_Instructions to follow_
The output should match the data below line for line.

_Collected data_
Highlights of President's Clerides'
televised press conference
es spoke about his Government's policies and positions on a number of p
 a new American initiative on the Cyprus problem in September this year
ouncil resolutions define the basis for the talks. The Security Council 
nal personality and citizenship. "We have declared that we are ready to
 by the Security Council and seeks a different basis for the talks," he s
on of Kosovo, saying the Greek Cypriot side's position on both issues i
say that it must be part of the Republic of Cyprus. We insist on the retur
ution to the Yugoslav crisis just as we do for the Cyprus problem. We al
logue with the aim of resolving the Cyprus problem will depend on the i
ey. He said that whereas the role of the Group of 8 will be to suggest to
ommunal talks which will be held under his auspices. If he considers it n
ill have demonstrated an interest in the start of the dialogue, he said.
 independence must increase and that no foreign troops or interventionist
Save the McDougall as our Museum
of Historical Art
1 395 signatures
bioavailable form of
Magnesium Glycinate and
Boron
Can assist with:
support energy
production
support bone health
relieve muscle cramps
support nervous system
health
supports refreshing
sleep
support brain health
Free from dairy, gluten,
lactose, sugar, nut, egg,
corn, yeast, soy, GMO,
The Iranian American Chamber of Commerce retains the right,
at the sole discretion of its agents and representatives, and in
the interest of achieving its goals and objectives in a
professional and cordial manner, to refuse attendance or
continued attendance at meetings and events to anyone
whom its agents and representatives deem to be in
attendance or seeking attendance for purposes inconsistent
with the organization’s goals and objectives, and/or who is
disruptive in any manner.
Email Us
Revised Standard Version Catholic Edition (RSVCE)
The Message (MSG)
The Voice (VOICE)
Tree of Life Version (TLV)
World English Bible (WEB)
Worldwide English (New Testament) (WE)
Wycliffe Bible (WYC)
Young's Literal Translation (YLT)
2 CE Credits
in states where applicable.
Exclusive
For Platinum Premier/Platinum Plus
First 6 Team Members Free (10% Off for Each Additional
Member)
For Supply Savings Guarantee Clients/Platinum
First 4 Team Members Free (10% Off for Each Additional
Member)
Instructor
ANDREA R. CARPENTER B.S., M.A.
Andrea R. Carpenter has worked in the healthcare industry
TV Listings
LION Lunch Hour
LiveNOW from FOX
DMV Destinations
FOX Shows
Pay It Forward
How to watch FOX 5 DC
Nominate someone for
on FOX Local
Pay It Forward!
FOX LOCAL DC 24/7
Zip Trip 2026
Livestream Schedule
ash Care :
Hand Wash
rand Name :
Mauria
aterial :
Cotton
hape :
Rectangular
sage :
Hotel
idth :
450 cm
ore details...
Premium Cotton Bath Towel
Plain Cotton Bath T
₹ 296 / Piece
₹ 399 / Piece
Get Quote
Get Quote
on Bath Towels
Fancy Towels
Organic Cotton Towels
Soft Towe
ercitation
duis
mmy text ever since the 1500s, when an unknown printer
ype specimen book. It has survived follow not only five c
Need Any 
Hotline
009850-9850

_Exercise output_
Highlights of President's Clerides'
televised press conference
es spoke about his Government's policies and positions on a number of p
 a new American initiative on the Cyprus problem in September this year
ouncil resolutions define the basis for the talks. The Security Council 
nal personality and citizenship. "We have declared that we are ready to
 by the Security Council and seeks a different basis for the talks," he s
on of Kosovo, saying the Greek Cypriot side's position on both issues i
say that it must be part of the Republic of Cyprus. We insist on the retur
ution to the Yugoslav crisis just as we do for the Cyprus problem. We al
logue with the aim of resolving the Cyprus problem will depend on the i
ey. He said that whereas the role of the Group of 8 will be to suggest to
ommunal talks which will be held under his auspices. If he considers it n
ill have demonstrated an interest in the start of the dialogue, he said.
 independence must increase and that no foreign troops or interventionist
Save the McDougall as our Museum
of Historical Art
1 395 signatures
bioavailable form of
Magnesium Glycinate and
Boron
Can assist with:
support energy
production
support bone health
relieve muscle cramps
support nervous system
health
supports refreshing
sleep
support brain health
Free from dairy, gluten,
lactose, sugar, nut, egg,
corn, yeast, soy, GMO,
The Iranian American Chamber of Commerce retains the right,
at the sole discretion of its agents and representatives, and in
the interest of achieving its goals and objectives in a
professional and cordial manner, to refuse attendance or
continued attendance at meetings and events to anyone
whom its agents and representatives deem to be in
attendance or seeking attendance for purposes inconsistent
with the organization’s goals and objectives, and/or who is
disruptive in any manner.
Email Us
Revised Standard Version Catholic Edition (RSVCE)
The Message (MSG)
The Voice (VOICE)
Tree of Life Version (TLV)
World English Bible (WEB)
Worldwide English (New Testament) (WE)
Wycliffe Bible (WYC)
Young's Literal Translation (YLT)
2 CE Credits
in states where applicable.
Exclusive
For Platinum Premier/Platinum Plus
First 6 Team Members Free (10% Off for Each Additional
Member)
For Supply Savings Guarantee Clients/Platinum
First 4 Team Members Free (10% Off for Each Additional
Member)
Instructor
ANDREA R. CARPENTER B.S., M.A.
Andrea R. Carpenter has worked in the healthcare industry
TV Listings
LION Lunch Hour
LiveNOW from FOX
DMV Destinations
FOX Shows
Pay It Forward
How to watch FOX 5 DC
Nominate someone for
on FOX Local
Pay It Forward!
FOX LOCAL DC 24/7
Zip Trip 2026
Livestream Schedule
ash Care :
Hand Wash
rand Name :
Mauria
aterial :
Cotton
hape :
Rectangular
sage :
Hotel
idth :
450 cm
ore details...
Premium Cotton Bath Towel
Plain Cotton Bath T
₹ 296 / Piece
₹ 399 / Piece
Get Quote
Get Quote
on Bath Towels
Fancy Towels
Organic Cotton Towels
Soft Towe
ercitation
duis
mmy text ever since the 1500s, when an unknown printer
ype specimen book. It has survived follow not only five c
Need Any 
Hotline
009850-9850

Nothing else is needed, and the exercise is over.